Summary: | 博士 === 淡江大學 === 水資源及環境工程學系博士班 === 99 === Previous researchers indicated that the phenomenon of hemolysis and thrombosis would occur in the flow fields across the monoleaflet or bileaflet mechanical heart valves. The probable reasons of causing hemolysis and thrombosis included shear stresses in the flow fields might be large enough to damage red blood cells, and the closing velocity of the leaflet was excessively large to cause cavitation phenomenon. Cavitation bubbles exploded and produced high pressures which would damage red blood cells and platelets. However, the closure mechanism of the trileaflet valve was based on the vortices in the aortic sinus which benefited leaflets to close, and it was apparently different to that of monoleaflet or bileaflet mechanical heart valves which mainly depended on the reverse flow. Therefore, the closing velocity of the trileaflet valve was much slower and the probability of cavitation was also smaller.
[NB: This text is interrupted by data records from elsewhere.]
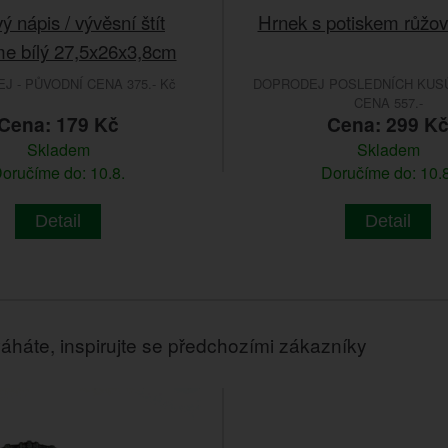
vý nápis / vývěsní štít
Hrnek s potiskem růžov
e bílý 27,5x26x3,8cm
 - PŮVODNÍ CENA 375.- Kč
DOPRODEJ POSLEDNÍCH KUSŮ
CENA 557.-
Cena: 179 Kč
Cena: 299 K
Skladem
Skladem
oručíme do: 10.8.
Doručíme do: 10.8
Detail
Detail
áháte, inspirujte se předchozími zákazníky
A pulsatile mock circulatory loop system that dynamically simulated physiologic circulation was used in this study. A St. Jude Medical 27 mm bileaflet valve and a 27mm new type trileaflet valve were used as test valves positioned in the aortic position. Flow field measurements were made with a digital particle image velocimeter. By applying LES and SGS, turbulent viscous shear stresses were quantified and evaluated whether red blood cells would be damaged or not. Furthermore, because manufacturing a new trileaflet valve would cost a lot of time and money, commercial software Fluent was also applied to run numerical simulations of these two valves in this study. The results of numerical simulations would be valid with the experiments and were expected to be useful for the development of the trileaflet valve in the future.
The results of the experiments showed that although the maximum value of turbulent viscous shear stress was not large enough to cause damage to red blood cells, it still might inflict damage to platelets. Besides, the closing velocity of the trileaflet valve was obviously slower than the St. Jude Medical bileaflet valve, and this would effectively reduce occurrences of cavitation. The results of the numerical simulations showed that the flow fields were similar to that of the experiments even if it should be improved further. The results also indicated that numerical simulations could be applied to reduce the cost for development a new trileaflet valve in the future.